And then the interviewer asks, "Can you do this with less code?"

michaelsolati profile image Michael Solati ・3 min read

One weird trick! (2 Part Series)

1) One weird trick! (To encapsulating your CSS) 2) And then the interviewer asks, "Can you do this with less code?"

I LOVE fun solutions to interview problems. When prepping for interviews, I believe it's important to understand the capabilities and data structures in any given language as they can help you solve menial problems more efficiently.

An interesting interview problem I once had was, "Given an array of n numbers, how would you find if there are any duplicates?"

When faced with this problem as a junior JavaScript developer, I thought the solution would be simple. Just sort the array and then loop through it, while comparing the current index with the previous index. If they match, a duplicate is found!

const duplicateCheck = (numbers) => {
  // Sort the numbers
  numbers = numbers.sort();

  // Loop through the numbers
  for (let i = 0; i < numbers.length; i++) {
    if (i > 0) {
      // Compare the current index with the previous
      if (numbers[i] === numbers[i-1]) {
        // If they match we found a duplicate, we can stop here
        return true;
      }
    }
  }

  return false;
};

Sure this works, and your interviewer seems happy, but then they ask, "Can you make it faster?" Then you realize that maybe this isn’t the best solution... While the initial sort is fairly fast, running with a time complexity of Θ(n log(n)), we also have a loop after it with a time complexity of Θ(n).

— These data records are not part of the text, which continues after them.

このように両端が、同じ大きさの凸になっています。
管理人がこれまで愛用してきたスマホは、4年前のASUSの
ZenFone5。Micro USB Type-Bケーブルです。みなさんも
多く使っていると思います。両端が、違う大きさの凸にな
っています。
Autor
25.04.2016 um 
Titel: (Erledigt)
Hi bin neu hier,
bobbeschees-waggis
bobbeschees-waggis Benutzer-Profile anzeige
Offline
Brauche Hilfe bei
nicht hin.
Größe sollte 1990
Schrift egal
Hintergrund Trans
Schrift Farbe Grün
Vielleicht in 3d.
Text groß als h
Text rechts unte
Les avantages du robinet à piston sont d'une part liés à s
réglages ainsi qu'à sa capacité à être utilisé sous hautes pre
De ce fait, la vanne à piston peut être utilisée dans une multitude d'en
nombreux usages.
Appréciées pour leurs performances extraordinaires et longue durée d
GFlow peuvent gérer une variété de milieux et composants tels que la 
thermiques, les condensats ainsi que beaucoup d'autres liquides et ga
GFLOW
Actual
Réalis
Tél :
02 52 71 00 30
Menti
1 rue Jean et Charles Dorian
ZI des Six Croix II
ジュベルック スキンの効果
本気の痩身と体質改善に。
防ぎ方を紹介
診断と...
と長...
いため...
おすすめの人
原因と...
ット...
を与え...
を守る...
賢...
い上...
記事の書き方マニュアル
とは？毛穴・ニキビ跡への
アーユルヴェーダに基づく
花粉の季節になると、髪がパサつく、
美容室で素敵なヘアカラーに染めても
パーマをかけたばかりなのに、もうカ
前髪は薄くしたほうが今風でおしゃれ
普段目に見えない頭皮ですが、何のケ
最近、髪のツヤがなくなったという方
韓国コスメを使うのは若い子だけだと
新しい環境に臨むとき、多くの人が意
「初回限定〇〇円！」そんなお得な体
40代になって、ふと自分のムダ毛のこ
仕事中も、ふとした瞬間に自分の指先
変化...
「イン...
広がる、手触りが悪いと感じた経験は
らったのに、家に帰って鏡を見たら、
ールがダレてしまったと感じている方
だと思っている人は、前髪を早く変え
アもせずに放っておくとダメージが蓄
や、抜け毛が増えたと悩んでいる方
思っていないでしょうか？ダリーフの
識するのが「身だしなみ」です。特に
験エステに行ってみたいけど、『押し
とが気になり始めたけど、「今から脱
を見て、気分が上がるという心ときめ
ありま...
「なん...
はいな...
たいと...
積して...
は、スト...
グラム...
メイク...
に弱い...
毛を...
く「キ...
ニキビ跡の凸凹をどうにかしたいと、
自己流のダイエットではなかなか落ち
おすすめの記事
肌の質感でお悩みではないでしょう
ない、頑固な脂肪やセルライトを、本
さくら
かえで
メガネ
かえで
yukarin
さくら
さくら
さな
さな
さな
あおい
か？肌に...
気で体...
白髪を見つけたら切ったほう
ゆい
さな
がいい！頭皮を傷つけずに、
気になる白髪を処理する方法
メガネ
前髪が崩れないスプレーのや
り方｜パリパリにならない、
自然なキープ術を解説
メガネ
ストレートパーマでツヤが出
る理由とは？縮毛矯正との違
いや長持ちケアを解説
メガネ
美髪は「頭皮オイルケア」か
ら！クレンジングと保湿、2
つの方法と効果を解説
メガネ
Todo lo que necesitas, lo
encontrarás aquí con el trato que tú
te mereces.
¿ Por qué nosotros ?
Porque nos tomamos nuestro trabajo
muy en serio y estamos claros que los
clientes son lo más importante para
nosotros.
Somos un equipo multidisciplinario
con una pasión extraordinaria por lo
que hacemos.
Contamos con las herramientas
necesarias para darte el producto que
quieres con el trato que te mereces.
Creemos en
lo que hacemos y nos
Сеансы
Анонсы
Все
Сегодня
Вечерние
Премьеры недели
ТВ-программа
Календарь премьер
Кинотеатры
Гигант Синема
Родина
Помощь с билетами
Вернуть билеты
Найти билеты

At the end of the day, the function itself runs at Θ(n log(n)) and it may not be the fastest solution.

Okay, let's simplify this to a single loop. We could just loop through the unsorted array and keep track of the values already found. If we end up finding a value we already checked, then we know we have a duplicate and we can stop there.

const duplicateCheck = (numbers) => {
  // Store found numbers
  const found = {};

  // Loop through the numbers
  for (let number of numbers) {
    // If number has been seen
    if (found[number]) {
      // End it here, we found a duplicate
      return true;
    } else {
      // If we didn't see it yet, let's log that we've seen it once
      found[number] = true;
    }
  }

  return false;
};

This is neater and faster! Its time complexity is now Θ(n) since we loop through the array, but we skip the sort. This is a faster solution, and you start to feel good about how the interview is going. And then the interviewer asks, "Can you do this with less code?"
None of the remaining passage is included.